» **Task goal**
The entries below are to be restated exactly, and their images are to be omitted.

START Records for this task

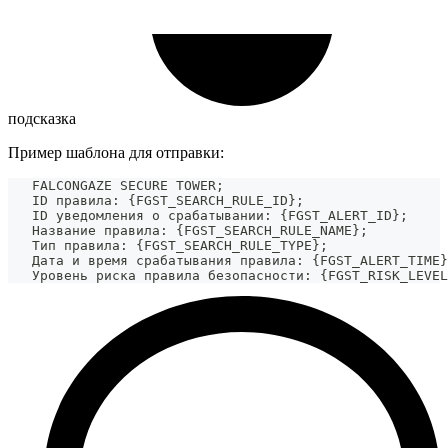
подсказка
Пример шаблона для отправки:
   FALCONGAZE SECURE TOWER
;
   ID правила: 
{
FGST_SEARCH_RULE_ID
}
;
   ID уведомления о срабатывании: 
{
FGST_ALERT_ID
}
;
   Название правила: 
{
FGST_SEARCH_RULE_NAME
}
;
   Тип правила: 
{
FGST_SEARCH_RULE_TYPE
}
;
   Дата и время срабатывания правила: 
{
FGST_ALERT_TIME
}
   Уровень риска правила безопасности: 
{
FGST_RISK_LEVEL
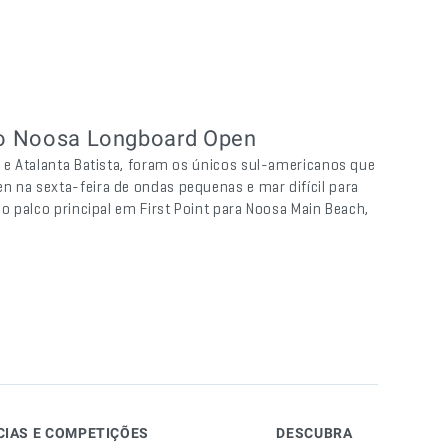
 do Noosa Longboard Open
n e Atalanta Batista, foram os únicos sul-americanos que
n na sexta-feira de ondas pequenas e mar difícil para
do palco principal em First Point para Noosa Main Beach,
CIAS E COMPETIÇÕES
DESCUBRA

END Records for this task

» **Solution for this exercise**
подсказка
Пример шаблона для отправки:
   FALCONGAZE SECURE TOWER
;
   ID правила: 
{
FGST_SEARCH_RULE_ID
}
;
   ID уведомления о срабатывании: 
{
FGST_ALERT_ID
}
;
   Название правила: 
{
FGST_SEARCH_RULE_NAME
}
;
   Тип правила: 
{
FGST_SEARCH_RULE_TYPE
}
;
   Дата и время срабатывания правила: 
{
FGST_ALERT_TIME
}
   Уровень риска правила безопасности: 
{
FGST_RISK_LEVEL
 do Noosa Longboard Open
n e Atalanta Batista, foram os únicos sul-americanos que
n na sexta-feira de ondas pequenas e mar difícil para
do palco principal em First Point para Noosa Main Beach,
CIAS E COMPETIÇÕES
DESCUBRA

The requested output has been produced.